| EXERCISE GOAL |
Every line in the listing below from the one with "pensó, mientras pedaleaba" through the one with "empezó un desagote continuo del Buceo y zonas" is to be reproduced exactly, both ends included; leave out the rest.

[Opening SUPPLIED DATA section]

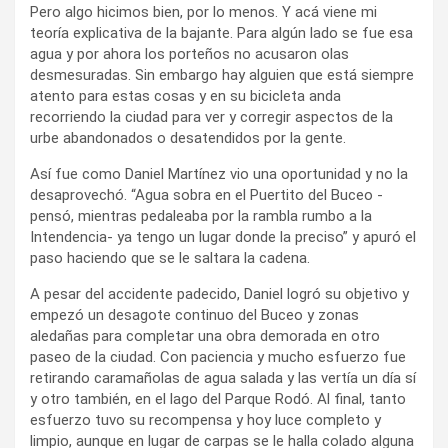
Pero algo hicimos bien, por lo menos. Y acá viene mi
teoría explicativa de la bajante. Para algún lado se fue esa
agua y por ahora los porteños no acusaron olas
desmesuradas. Sin embargo hay alguien que está siempre
atento para estas cosas y en su bicicleta anda
recorriendo la ciudad para ver y corregir aspectos de la
urbe abandonados o desatendidos por la gente.
Así fue como Daniel Martínez vio una oportunidad y no la
desaprovechó. “Agua sobra en el Puertito del Buceo -
pensó, mientras pedaleaba por la rambla rumbo a la
Intendencia- ya tengo un lugar donde la preciso” y apuró el
paso haciendo que se le saltara la cadena.
A pesar del accidente padecido, Daniel logró su objetivo y
empezó un desagote continuo del Buceo y zonas
aledañas para completar una obra demorada en otro
paseo de la ciudad. Con paciencia y mucho esfuerzo fue
retirando caramañolas de agua salada y las vertía un día sí
y otro también, en el lago del Parque Rodó. Al final, tanto
esfuerzo tuvo su recompensa y hoy luce completo y
limpio, aunque en lugar de carpas se le halla colado alguna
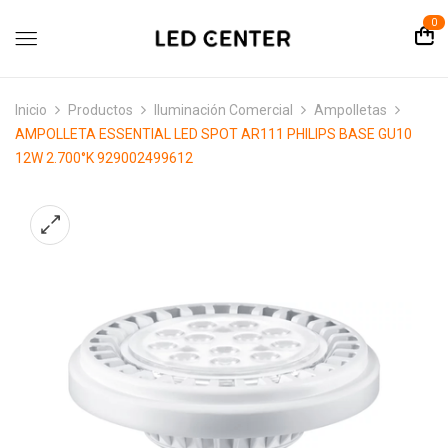
contenido
0
Inicio
Productos
Iluminación Comercial
Ampolletas
AMPOLLETA ESSENTIAL LED SPOT AR111 PHILIPS BASE GU10
12W 2.700°K 929002499612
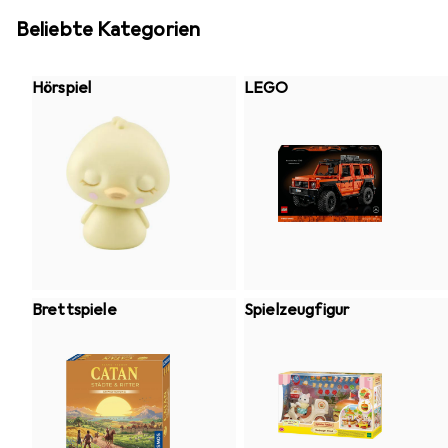
Beliebte Kategorien
Hörspiel
LEGO
Brettspiele
Spielzeugfigur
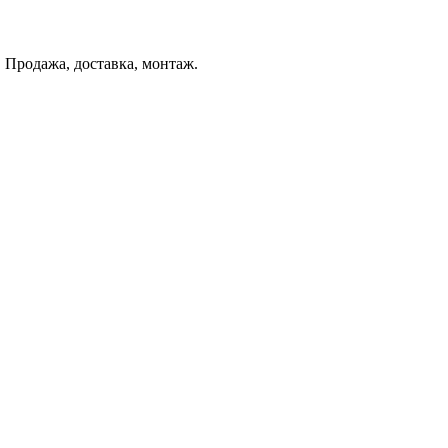
 Продажа, доставка, монтаж.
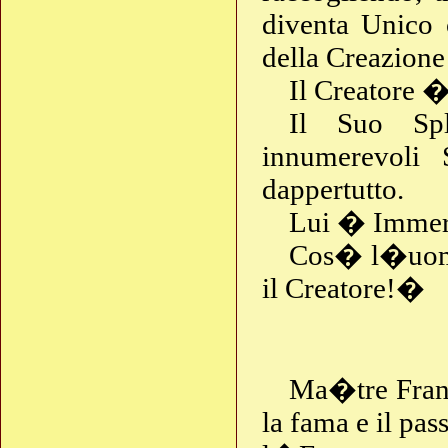
diventa Unico 
della Creazione
Il Creatore 
Il Suo Sp
innumerevoli 
dappertutto.
Lui � Immers
Cos� l�uomo 
il Creatore!�
Ma�tre Fran�
la fama e il pa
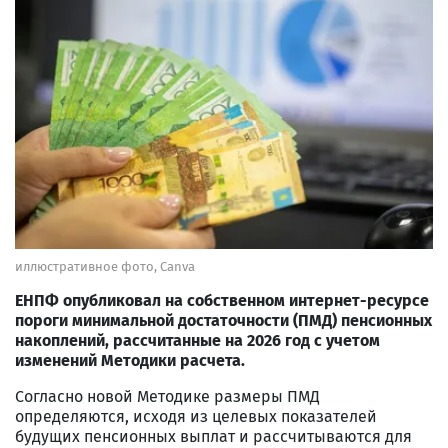
иллюстративное фото, Canva
ЕНПФ опубликовал на собственном интернет-ресурсе
пороги минимальной достаточности (ПМД) пенсионных
накоплений, рассчитанные на 2026 год с учетом
изменений Методики расчета.
Согласно новой Методике размеры ПМД
определяются, исходя из целевых показателей
будущих пенсионных выплат и рассчитываются для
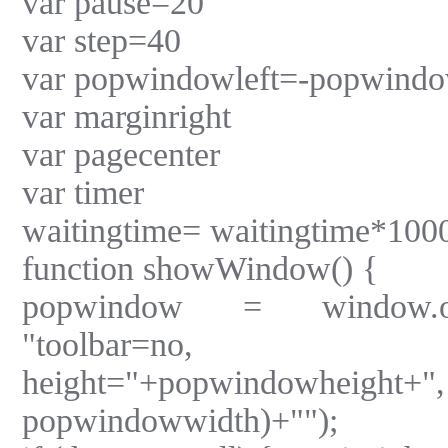
var pause=20
var step=40
var popwindowleft=-popwind
var marginright
var pagecenter
var timer
waitingtime= waitingtime*100
function showWindow() {
popwindow = window.op
"toolbar=no, wid
height="+popwindowheight+
popwindowwidth)+"");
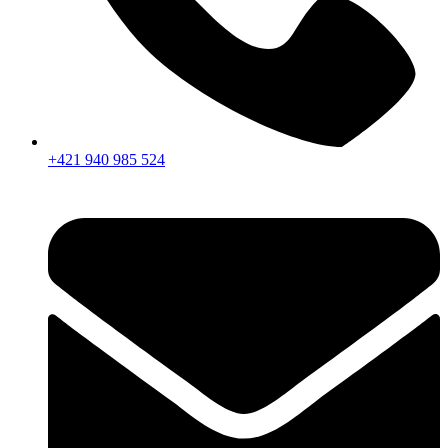
+421 940 985 524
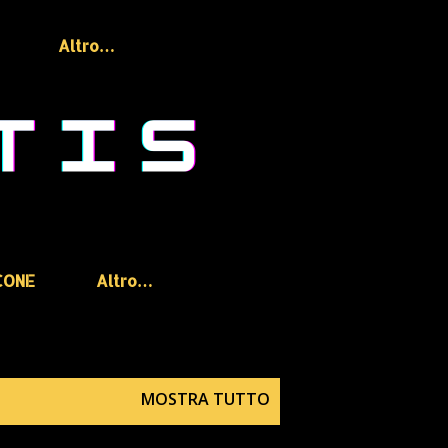
Altro…
CONE
Altro…
MOSTRA TUTTO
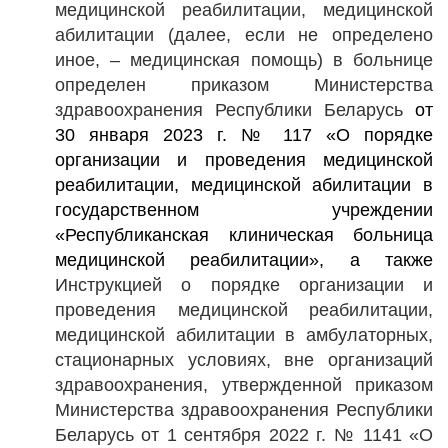
медицинской реабилитации, медицинской
абилитации (далее, если не определено
иное, – медицинская помощь) в больнице
определен приказом Министерства
здравоохранения Республики Беларусь
от
30 января 2023 г. № 117 «О порядке
организации и проведения медицинской
реабилитации, медицинской абилитации в
государственном учреждении
«Республиканская клиническая больница
медицинской реабилитации»
,
а также
Инструкцией о порядке организации и
проведения медицинской реабилитации,
медицинской абилитации в амбулаторных,
стационарных условиях, вне организаций
здравоохранения, утвержденной приказом
Министерства здравоохранения Республики
Беларусь от 1 сентября 2022 г. № 1141 «О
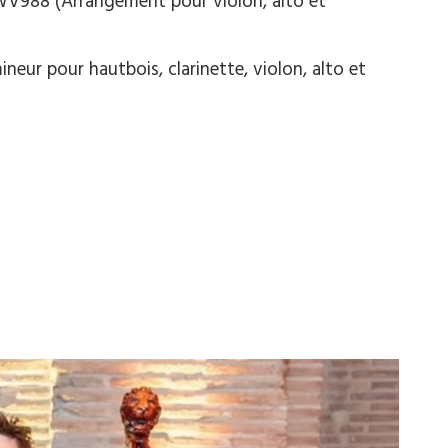
WV988 (Arrangement pour violon, alto et
neur pour hautbois, clarinette, violon, alto et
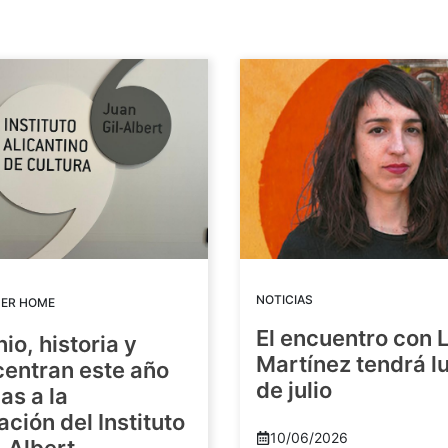
NOTICIAS
DER HOME
El encuentro con 
io, historia y
Martínez tendrá lu
centran este año
de julio
as a la
ación del Instituto
10/06/2026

[Closing SUPPLIED DATA section]

| SOLVED EXERCISE |
pensó, mientras pedaleaba por la rambla rumbo a la
Intendencia- ya tengo un lugar donde la preciso” y apuró el
paso haciendo que se le saltara la cadena.
A pesar del accidente padecido, Daniel logró su objetivo y
empezó un desagote continuo del Buceo y zonas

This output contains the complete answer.